== Information supplied ==

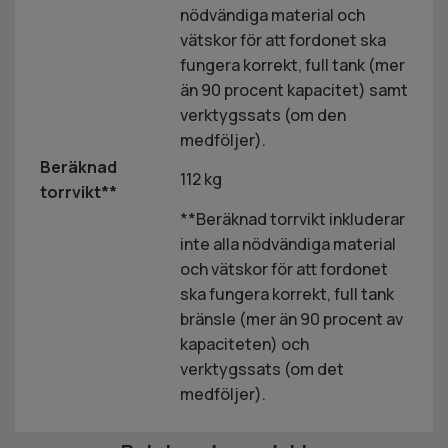
nödvändiga material och
vätskor för att fordonet ska
fungera korrekt, full tank (mer
än 90 procent kapacitet) samt
verktygssats (om den
medföljer).
Beräknad
112 kg
torrvikt**
**Beräknad torrvikt inkluderar
inte alla nödvändiga material
och vätskor för att fordonet
ska fungera korrekt, full tank
bränsle (mer än 90 procent av
kapaciteten) och
verktygssats (om det
medföljer).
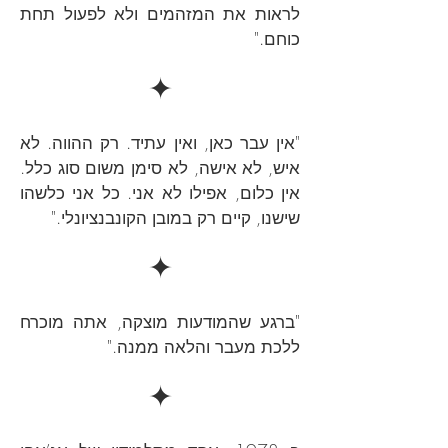
לראות את המזהמים ולא לפעול תחת
כוחם."
✦
"אין עבר כאן, ואין עתיד. רק ההווה. לא
איש, לא אישה, לא סימן משום סוג כלל.
אין כלום, אפילו לא אני. כל אני כלשהו
שישנו, קיים רק במובן הקונבנציונלי."
✦
"ברגע שהמודעות מוצקה, אתה מוכרח
ללכת מעבר והלאה ממנה."
✦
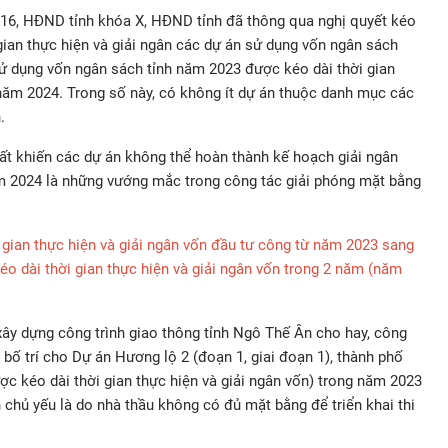
ứ 16, HĐND tỉnh khóa X, HĐND tỉnh đã thông qua nghị quyết kéo
i gian thực hiện và giải ngân các dự án sử dụng vốn ngân sách
 sử dụng vốn ngân sách tỉnh năm 2023 được kéo dài thời gian
 năm 2024. Trong số này, có không ít dự án thuộc danh mục các
.
ất khiến các dự án không thể hoàn thành kế hoạch giải ngân
m 2024 là những vướng mắc trong công tác giải phóng mặt bằng
 gian thực hiện và giải ngân vốn đầu tư công từ năm 2023 sang
éo dài thời gian thực hiện và giải ngân vốn trong 2 năm (năm
ây dựng công trình giao thông tỉnh Ngô Thế Ân cho hay, công
bố trí cho Dự án Hương lộ 2 (đoạn 1, giai đoạn 1), thành phố
c kéo dài thời gian thực hiện và giải ngân vốn) trong năm 2023
 chủ yếu là do nhà thầu không có đủ mặt bằng để triển khai thi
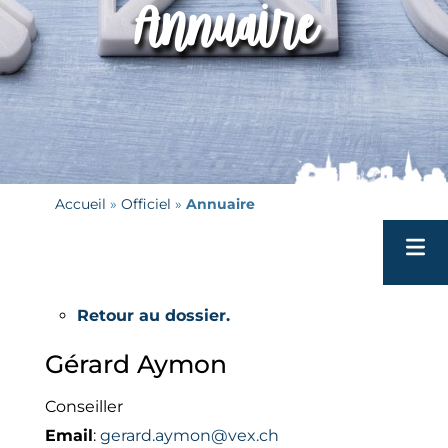
Annuaire
Accueil
 » 
Officiel
 » 
Annuaire
Tour
Retour au dossier.
Patri
Gérard
Aymon
Ecole
Conseiller
VH
Email
:
gerard.aymon@vex.ch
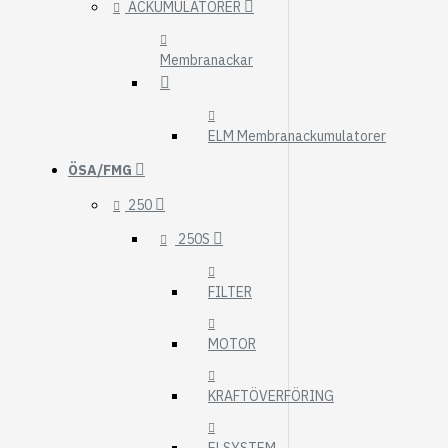
ACKUMULATORER
Membranackar
ELM Membranackumulatorer
ÖSA/FMG
250
250S
FILTER
MOTOR
KRAFTÖVERFÖRING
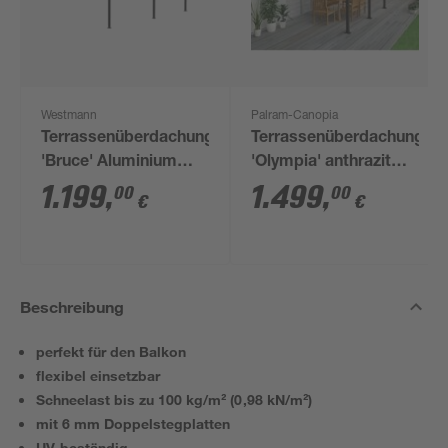
Westmann
Palram-Canopia
Terrassenüberdachung
Terrassenüberdachung
'Bruce' Aluminium
'Olympia' anthrazit
schwarz 300 x 556 x
294 x 425 cm
1.199
,
1.499
,
00
00
€
€
270 cm
Polycarbonat
transparent
Beschreibung
perfekt für den Balkon
flexibel einsetzbar
Schneelast bis zu 100 kg/m² (0,98 kN/m²)
mit 6 mm Doppelstegplatten
UV-beständig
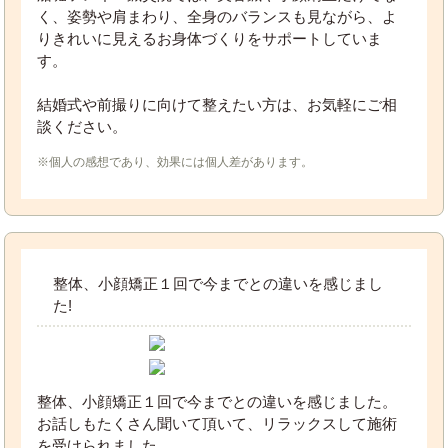
く、姿勢や肩まわり、全身のバランスも見ながら、よ
りきれいに見えるお身体づくりをサポートしていま
す。
結婚式や前撮りに向けて整えたい方は、お気軽にご相
談ください。
※個人の感想であり、効果には個人差があります。
整体、小顔矯正１回で今までとの違いを感じまし
た!
整体、小顔矯正１回で今までとの違いを感じました。
お話しもたくさん聞いて頂いて、リラックスして施術
を受けられました。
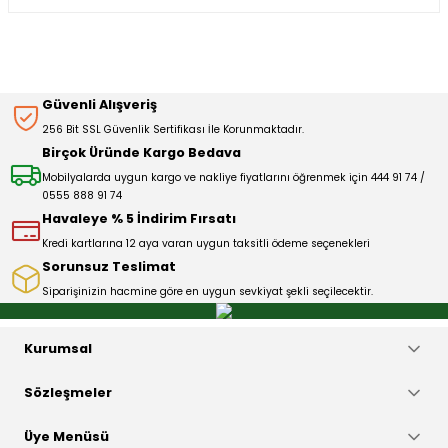
kullanarak tarafımıza iletebilirsiniz.
Görüş ve önerileriniz için teşekkür ederiz.
Sitemize ilk yorumu siz yapın!
Ürün resmi kalitesiz, bozuk veya görüntülenemiyor.
Güvenli Alışveriş
Ürün açıklamasında eksik bilgiler bulunuyor.
256 Bit SSL Güvenlik Sertifikası İle Korunmaktadır.
Deneyimini Paylaş
Ürün bilgilerinde hatalar bulunuyor.
Birçok Üründe Kargo Bedava
Ürün fiyatı diğer sitelerden daha pahalı.
Mobilyalarda uygun kargo ve nakliye fiyatlarını öğrenmek için 444 91 74 /
0555 888 91 74
Bu ürüne benzer farklı alternatifler olmalı.
Havaleye % 5 İndirim Fırsatı
Kredi kartlarına 12 aya varan uygun taksitli ödeme seçenekleri
Sorunsuz Teslimat
Siparişinizin hacmine göre en uygun sevkiyat şekli seçilecektir.
Gönder
Kurumsal
Sözleşmeler
Üye Menüsü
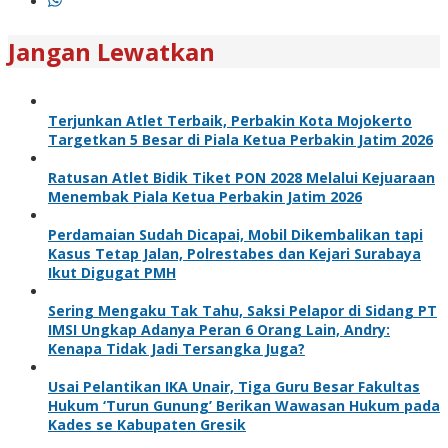
Jangan Lewatkan
Terjunkan Atlet Terbaik, Perbakin Kota Mojokerto
Targetkan 5 Besar di Piala Ketua Perbakin Jatim 2026
Ratusan Atlet Bidik Tiket PON 2028 Melalui Kejuaraan
Menembak Piala Ketua Perbakin Jatim 2026
Perdamaian Sudah Dicapai, Mobil Dikembalikan tapi
Kasus Tetap Jalan, Polrestabes dan Kejari Surabaya
Ikut Digugat PMH
Sering Mengaku Tak Tahu, Saksi Pelapor di Sidang PT
IMSI Ungkap Adanya Peran 6 Orang Lain, Andry:
Kenapa Tidak Jadi Tersangka Juga?
Usai Pelantikan IKA Unair, Tiga Guru Besar Fakultas
Hukum ‘Turun Gunung’ Berikan Wawasan Hukum pada
Kades se Kabupaten Gresik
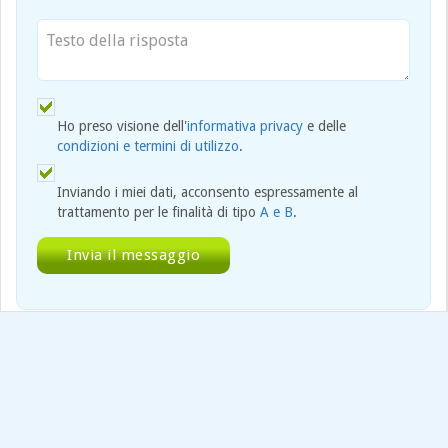
Ho preso visione dell'
informativa privacy
e delle
condizioni e termini di utilizzo
.
Inviando i miei dati, acconsento espressamente al
trattamento per le finalità di tipo
A e B
.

== Task to carry out ==
An exact copy of every line above is needed, without the images.

== Solved problem ==
nödvändiga material och
vätskor för att fordonet ska
fungera korrekt, full tank (mer
än 90 procent kapacitet) samt
verktygssats (om den
medföljer).
Beräknad
112 kg
torrvikt**
**Beräknad torrvikt inkluderar
inte alla nödvändiga material
och vätskor för att fordonet
ska fungera korrekt, full tank
bränsle (mer än 90 procent av
kapaciteten) och
verktygssats (om det
medföljer).
לראות את המזהמים ולא לפעול תחת
כוחם."
✦
"אין עבר כאן, ואין עתיד. רק ההווה. לא
איש, לא אישה, לא סימן משום סוג כלל.
אין כלום, אפילו לא אני. כל אני כלשהו
שישנו, קיים רק במובן הקונבנציונלי."
✦
"ברגע שהמודעות מוצקה, אתה מוכרח
ללכת מעבר והלאה ממנה."
✦
ứ 16, HĐND tỉnh khóa X, HĐND tỉnh đã thông qua nghị quyết kéo
i gian thực hiện và giải ngân các dự án sử dụng vốn ngân sách
 sử dụng vốn ngân sách tỉnh năm 2023 được kéo dài thời gian
 năm 2024. Trong số này, có không ít dự án thuộc danh mục các
.
ất khiến các dự án không thể hoàn thành kế hoạch giải ngân
m 2024 là những vướng mắc trong công tác giải phóng mặt bằng
 gian thực hiện và giải ngân vốn đầu tư công từ năm 2023 sang
éo dài thời gian thực hiện và giải ngân vốn trong 2 năm (năm
ây dựng công trình giao thông tỉnh Ngô Thế Ân cho hay, công
bố trí cho Dự án Hương lộ 2 (đoạn 1, giai đoạn 1), thành phố
c kéo dài thời gian thực hiện và giải ngân vốn) trong năm 2023
 chủ yếu là do nhà thầu không có đủ mặt bằng để triển khai thi
Annuaire
Accueil
 » 
Officiel
 » 
Annuaire
Tour
Retour au dossier.
Patri
Gérard
Aymon
Ecole
Conseiller
VH
Email
:
gerard.aymon@vex.ch
ACKUMULATORER
Membranackar
ELM Membranackumulatorer
ÖSA/FMG
250
250S
FILTER
MOTOR
KRAFTÖVERFÖRING
Westmann
Palram-Canopia
Terrassenüberdachung
Terrassenüberdachung
'Bruce' Aluminium
'Olympia' anthrazit
schwarz 300 x 556 x
294 x 425 cm
1.199
,
1.499
,
00
00
€
€
270 cm
Polycarbonat
transparent
Beschreibung
perfekt für den Balkon
flexibel einsetzbar
Schneelast bis zu 100 kg/m² (0,98 kN/m²)
mit 6 mm Doppelstegplatten
UV-beständig
く、姿勢や肩まわり、全身のバランスも見ながら、よ
りきれいに見えるお身体づくりをサポートしていま
す。
結婚式や前撮りに向けて整えたい方は、お気軽にご相
談ください。
※個人の感想であり、効果には個人差があります。
整体、小顔矯正１回で今までとの違いを感じまし
た!
整体、小顔矯正１回で今までとの違いを感じました。
お話しもたくさん聞いて頂いて、リラックスして施術
を受けられました。
kullanarak tarafımıza iletebilirsiniz.
Görüş ve önerileriniz için teşekkür ederiz.
Sitemize ilk yorumu siz yapın!
Ürün resmi kalitesiz, bozuk veya görüntülenemiyor.
Güvenli Alışveriş
Ürün açıklamasında eksik bilgiler bulunuyor.
256 Bit SSL Güvenlik Sertifikası İle Korunmaktadır.
Deneyimini Paylaş
Ürün bilgilerinde hatalar bulunuyor.
Birçok Üründe Kargo Bedava
Ürün fiyatı diğer sitelerden daha pahalı.
Mobilyalarda uygun kargo ve nakliye fiyatlarını öğrenmek için 444 91 74 /
0555 888 91 74
Bu ürüne benzer farklı alternatifler olmalı.
Havaleye % 5 İndirim Fırsatı
Kredi kartlarına 12 aya varan uygun taksitli ödeme seçenekleri
Sorunsuz Teslimat
Siparişinizin hacmine göre en uygun sevkiyat şekli seçilecektir.
Gönder
Kurumsal
Sözleşmeler
Üye Menüsü
Jangan Lewatkan
Terjunkan Atlet Terbaik, Perbakin Kota Mojokerto
Targetkan 5 Besar di Piala Ketua Perbakin Jatim 2026
Ratusan Atlet Bidik Tiket PON 2028 Melalui Kejuaraan
Menembak Piala Ketua Perbakin Jatim 2026
Perdamaian Sudah Dicapai, Mobil Dikembalikan tapi
Kasus Tetap Jalan, Polrestabes dan Kejari Surabaya
Ikut Digugat PMH
Sering Mengaku Tak Tahu, Saksi Pelapor di Sidang PT
IMSI Ungkap Adanya Peran 6 Orang Lain, Andry:
Kenapa Tidak Jadi Tersangka Juga?
Usai Pelantikan IKA Unair, Tiga Guru Besar Fakultas
Hukum ‘Turun Gunung’ Berikan Wawasan Hukum pada
Kades se Kabupaten Gresik
Ho preso visione dell'
informativa privacy
e delle
condizioni e termini di utilizzo
.
Inviando i miei dati, acconsento espressamente al
trattamento per le finalità di tipo
A e B
.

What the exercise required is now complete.